*WHAT THE TASK ASKS:*
What do the lines say, reproduced word for word, from the first of the entries below through the line bearing "HTTP: informativo [595]"?

[Transcribed page contents]
========

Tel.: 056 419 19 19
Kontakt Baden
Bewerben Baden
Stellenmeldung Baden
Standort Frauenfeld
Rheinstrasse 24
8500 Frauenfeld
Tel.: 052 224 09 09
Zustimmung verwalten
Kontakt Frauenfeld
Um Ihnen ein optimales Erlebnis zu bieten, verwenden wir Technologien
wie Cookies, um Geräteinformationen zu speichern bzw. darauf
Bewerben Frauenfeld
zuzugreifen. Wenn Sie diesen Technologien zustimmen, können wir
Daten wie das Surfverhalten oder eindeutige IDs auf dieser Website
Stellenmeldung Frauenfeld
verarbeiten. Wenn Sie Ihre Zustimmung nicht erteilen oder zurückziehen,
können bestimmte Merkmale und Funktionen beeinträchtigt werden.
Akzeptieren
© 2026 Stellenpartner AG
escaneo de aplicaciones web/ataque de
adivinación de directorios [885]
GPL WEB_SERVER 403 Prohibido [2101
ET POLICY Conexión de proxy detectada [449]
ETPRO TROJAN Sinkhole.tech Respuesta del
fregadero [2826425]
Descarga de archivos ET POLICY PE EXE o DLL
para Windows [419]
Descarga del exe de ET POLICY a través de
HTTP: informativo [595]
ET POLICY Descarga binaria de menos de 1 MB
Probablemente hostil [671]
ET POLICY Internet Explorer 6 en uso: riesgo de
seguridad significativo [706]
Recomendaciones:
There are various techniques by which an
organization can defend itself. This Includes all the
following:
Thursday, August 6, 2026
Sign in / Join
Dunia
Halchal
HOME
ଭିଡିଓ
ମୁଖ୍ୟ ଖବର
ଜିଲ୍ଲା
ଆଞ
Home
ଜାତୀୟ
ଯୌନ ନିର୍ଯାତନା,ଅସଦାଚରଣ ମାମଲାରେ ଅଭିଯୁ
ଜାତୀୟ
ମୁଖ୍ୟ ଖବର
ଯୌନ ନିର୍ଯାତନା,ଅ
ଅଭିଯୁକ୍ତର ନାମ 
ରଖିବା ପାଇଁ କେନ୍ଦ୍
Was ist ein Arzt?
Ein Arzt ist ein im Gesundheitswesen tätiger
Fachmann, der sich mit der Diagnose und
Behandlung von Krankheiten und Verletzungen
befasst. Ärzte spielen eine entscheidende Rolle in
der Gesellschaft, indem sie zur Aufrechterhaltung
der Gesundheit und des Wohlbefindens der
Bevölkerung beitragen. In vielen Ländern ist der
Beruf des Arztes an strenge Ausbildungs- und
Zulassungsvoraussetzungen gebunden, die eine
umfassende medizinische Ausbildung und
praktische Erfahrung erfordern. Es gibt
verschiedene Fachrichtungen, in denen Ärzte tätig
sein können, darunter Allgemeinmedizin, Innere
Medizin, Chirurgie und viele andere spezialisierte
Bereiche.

========

*PROBLEM SOLUTION:*
Tel.: 056 419 19 19
Kontakt Baden
Bewerben Baden
Stellenmeldung Baden
Standort Frauenfeld
Rheinstrasse 24
8500 Frauenfeld
Tel.: 052 224 09 09
Zustimmung verwalten
Kontakt Frauenfeld
Um Ihnen ein optimales Erlebnis zu bieten, verwenden wir Technologien
wie Cookies, um Geräteinformationen zu speichern bzw. darauf
Bewerben Frauenfeld
zuzugreifen. Wenn Sie diesen Technologien zustimmen, können wir
Daten wie das Surfverhalten oder eindeutige IDs auf dieser Website
Stellenmeldung Frauenfeld
verarbeiten. Wenn Sie Ihre Zustimmung nicht erteilen oder zurückziehen,
können bestimmte Merkmale und Funktionen beeinträchtigt werden.
Akzeptieren
© 2026 Stellenpartner AG
escaneo de aplicaciones web/ataque de
adivinación de directorios [885]
GPL WEB_SERVER 403 Prohibido [2101
ET POLICY Conexión de proxy detectada [449]
ETPRO TROJAN Sinkhole.tech Respuesta del
fregadero [2826425]
Descarga de archivos ET POLICY PE EXE o DLL
para Windows [419]
Descarga del exe de ET POLICY a través de
HTTP: informativo [595]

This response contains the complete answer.